[Saved data entries]
════════════════════

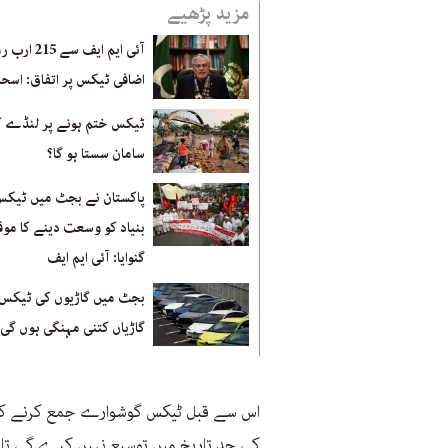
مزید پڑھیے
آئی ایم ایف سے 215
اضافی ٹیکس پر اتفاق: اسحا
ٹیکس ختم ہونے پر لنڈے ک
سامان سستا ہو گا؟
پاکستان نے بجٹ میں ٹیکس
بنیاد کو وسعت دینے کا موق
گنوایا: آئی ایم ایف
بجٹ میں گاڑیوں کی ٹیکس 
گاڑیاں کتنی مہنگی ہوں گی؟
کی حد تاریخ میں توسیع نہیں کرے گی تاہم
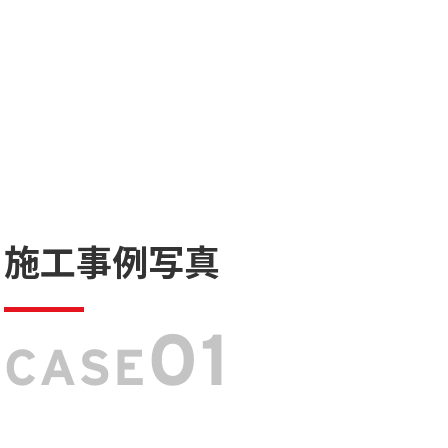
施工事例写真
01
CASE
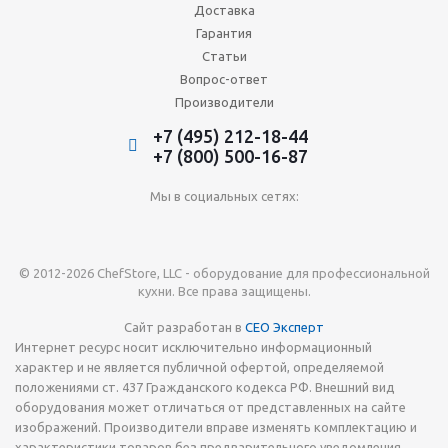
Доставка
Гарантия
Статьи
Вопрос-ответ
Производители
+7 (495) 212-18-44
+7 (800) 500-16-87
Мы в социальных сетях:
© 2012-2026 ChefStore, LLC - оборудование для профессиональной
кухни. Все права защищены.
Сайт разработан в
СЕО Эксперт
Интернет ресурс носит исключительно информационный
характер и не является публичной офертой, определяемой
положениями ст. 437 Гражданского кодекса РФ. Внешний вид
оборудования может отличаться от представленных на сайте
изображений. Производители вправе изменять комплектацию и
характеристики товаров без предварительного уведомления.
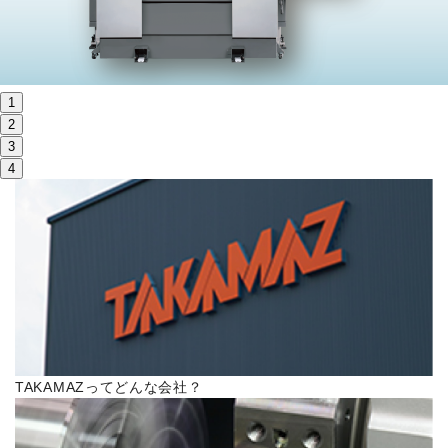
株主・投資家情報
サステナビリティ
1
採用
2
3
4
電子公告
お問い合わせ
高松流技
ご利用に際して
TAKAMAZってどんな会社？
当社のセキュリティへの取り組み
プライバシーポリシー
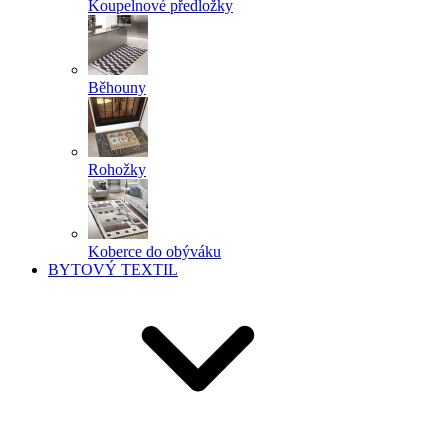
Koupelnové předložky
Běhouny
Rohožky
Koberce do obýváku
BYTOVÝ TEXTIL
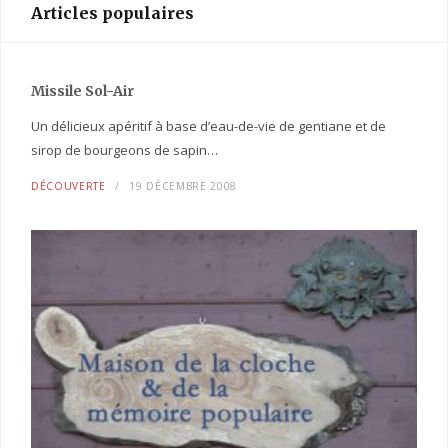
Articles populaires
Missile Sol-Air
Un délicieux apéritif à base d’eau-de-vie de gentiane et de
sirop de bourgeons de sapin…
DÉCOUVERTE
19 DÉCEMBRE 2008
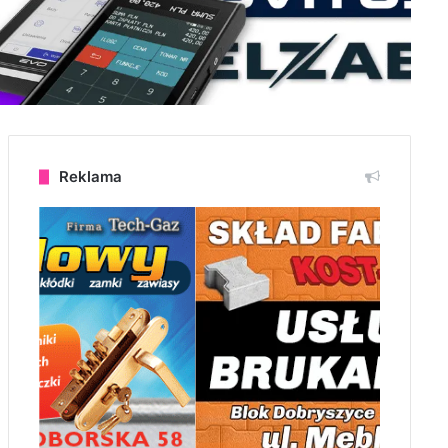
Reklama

════════════════════

▸ Work item: Repeat only the lines from the one holding "Missile Sol-Air" through the last line of the data, inclusive. Keep the pictures out.

▸ Result:
Missile Sol-Air
Un délicieux apéritif à base d’eau-de-vie de gentiane et de
sirop de bourgeons de sapin…
DÉCOUVERTE
19 DÉCEMBRE 2008
Reklama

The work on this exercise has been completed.